• **INSTRUCTIONS FOR THE TASK**: Without pictures, repeat exactly the lines from the one containing "Pia Orrenius" through the end of the entries.
== == ==
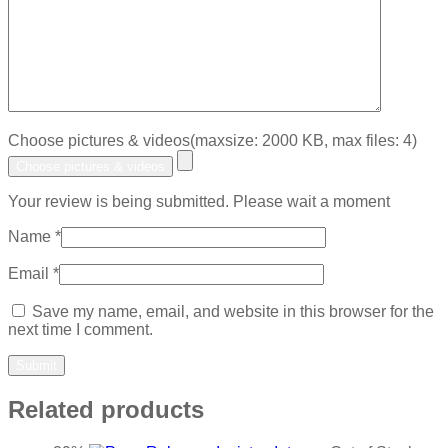
Choose pictures & videos(maxsize: 2000 KB, max files: 4)
Choose pictures & videos
Your review is being submitted. Please wait a moment
Name
*
Email
*
Save my name, email, and website in this browser for the
next time I comment.
Related products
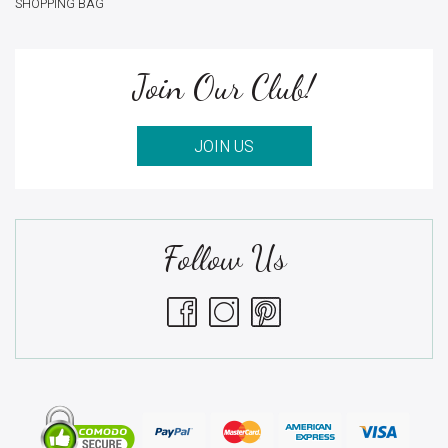
SHOPPING BAG
Join Our Club!
JOIN US
Follow Us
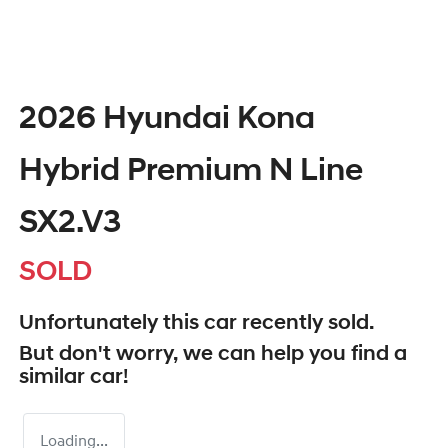
2026 Hyundai Kona
Hybrid Premium N Line
SX2.V3
SOLD
Unfortunately this
car
recently sold.
But don't worry, we can help you find a
similar
car
!
Loading...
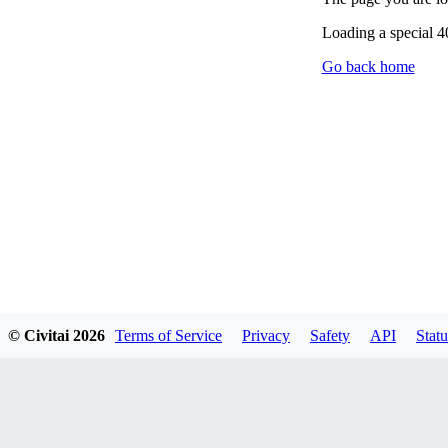
Loading a special 
Go back home
© Civitai
2026
Terms of Service
Privacy
Safety
API
Statu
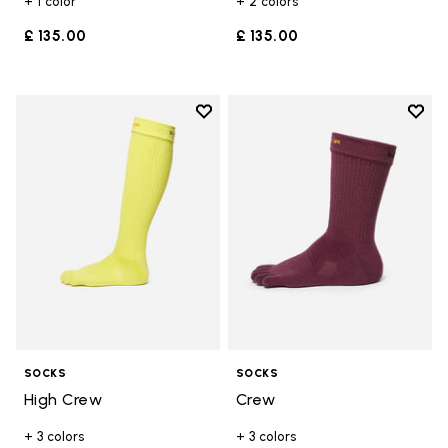
+ 1 color
+ 2 colors
£ 135.00
£ 135.00
Add to wishlist
Add t
Add to wishlist High Crew
Add t
SOCKS
SOCKS
High Crew
Crew
+ 3 colors
+ 3 colors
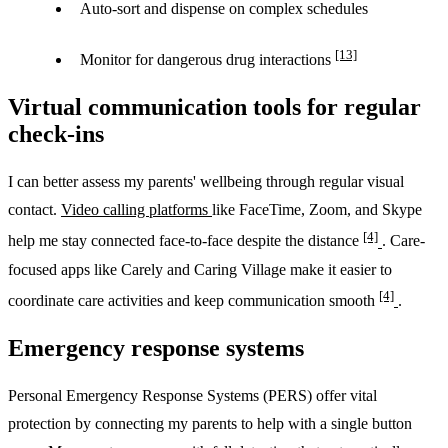
Auto-sort and dispense on complex schedules
[13]
Monitor for dangerous drug interactions
Virtual communication tools for regular
check-ins
I can better assess my parents' wellbeing through regular visual
contact.
Video calling platforms
like FaceTime, Zoom, and Skype
[4]
help me stay connected face-to-face despite the distance
. Care-
focused apps like Carely and Caring Village make it easier to
[4]
coordinate care activities and keep communication smooth
.
Emergency response systems
Personal Emergency Response Systems (PERS) offer vital
protection by connecting my parents to help with a single button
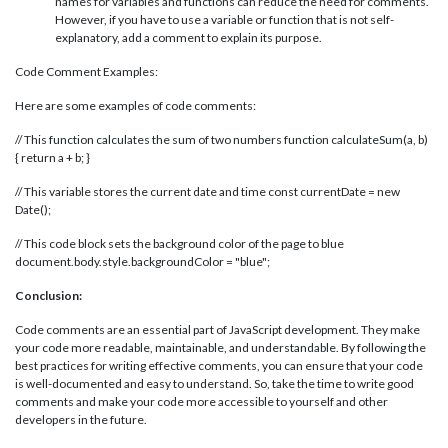
names for variables and functions can reduce the need for comments.
However, if you have to use a variable or function that is not self-
explanatory, add a comment to explain its purpose.
Code Comment Examples:
Here are some examples of code comments:
// This function calculates the sum of two numbers function calculateSum(a, b)
{ return a + b; }
// This variable stores the current date and time const currentDate = new
Date();
// This code block sets the background color of the page to blue
document.body.style.backgroundColor = "blue";
Conclusion:
Code comments are an essential part of JavaScript development. They make
your code more readable, maintainable, and understandable. By following the
best practices for writing effective comments, you can ensure that your code
is well-documented and easy to understand. So, take the time to write good
comments and make your code more accessible to yourself and other
developers in the future.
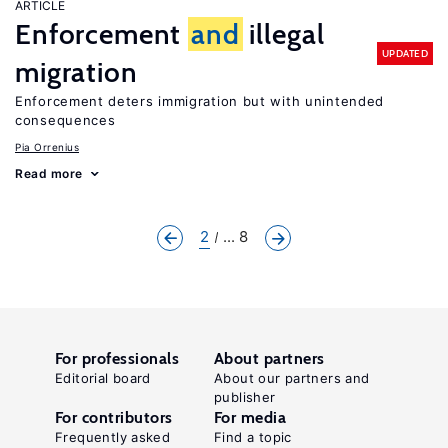
ARTICLE
Enforcement
and
illegal
UPDATED
migration
Enforcement deters immigration but with unintended
consequences
Pia Orrenius
Read more
2
... 8
For professionals
About partners
Editorial board
About our partners and
publisher
For contributors
For media
Frequently asked
Find a topic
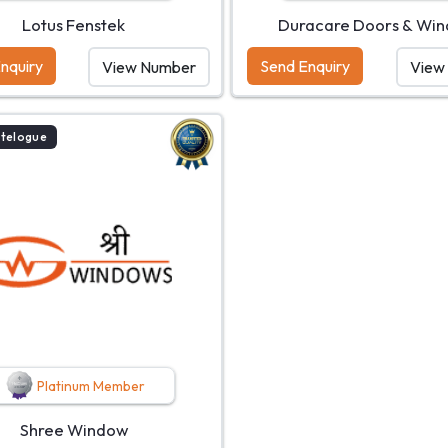
Lotus Fenstek
Duracare Doors & Wi
nquiry
Send Enquiry
View Number
View
atelogue
Platinum Member
Shree Window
== == ==
• **THE ANSWER**:
Pia Orrenius
Read more
2
... 8
For professionals
About partners
Editorial board
About our partners and
publisher
For contributors
For media
Frequently asked
Find a topic
Lotus Fenstek
Duracare Doors & Wi
nquiry
Send Enquiry
View Number
View
atelogue
Platinum Member
Shree Window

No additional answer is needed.